→ ACTION ITEM
Find the word "Policies" in the records and copy every line where it occurs.

→ SOURCE INFORMATION
* * *
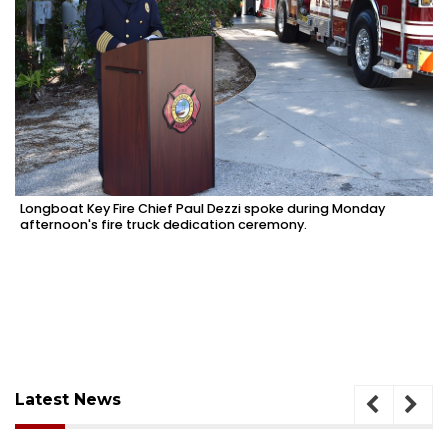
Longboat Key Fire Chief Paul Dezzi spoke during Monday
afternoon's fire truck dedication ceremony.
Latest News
* * *
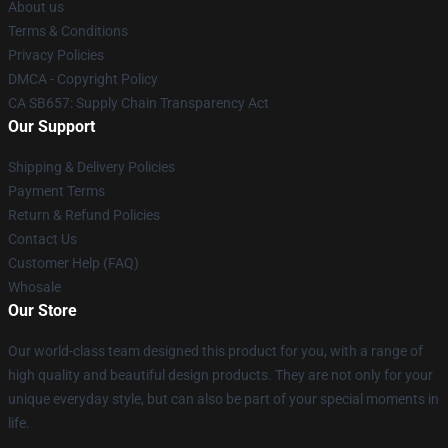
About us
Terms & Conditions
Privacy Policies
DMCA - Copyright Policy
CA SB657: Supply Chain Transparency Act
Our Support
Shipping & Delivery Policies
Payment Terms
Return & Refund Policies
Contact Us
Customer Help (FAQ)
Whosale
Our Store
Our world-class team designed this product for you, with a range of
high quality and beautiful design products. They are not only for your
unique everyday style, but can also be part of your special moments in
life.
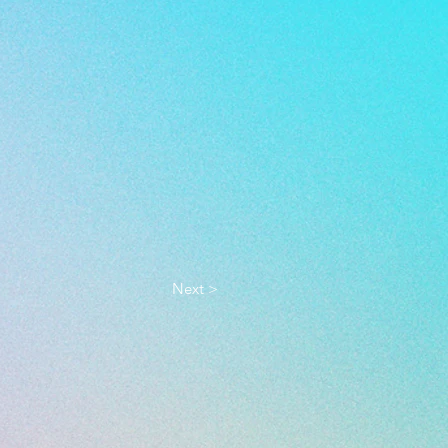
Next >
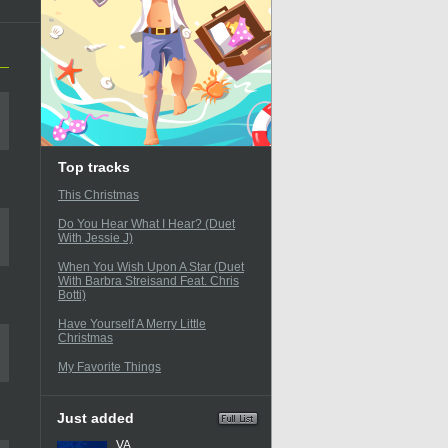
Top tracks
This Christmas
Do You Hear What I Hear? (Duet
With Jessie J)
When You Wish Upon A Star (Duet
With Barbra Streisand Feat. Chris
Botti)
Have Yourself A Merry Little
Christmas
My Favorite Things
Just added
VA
* * *
→ SOLUTION
Privacy Policies
Shipping & Delivery Policies
Return & Refund Policies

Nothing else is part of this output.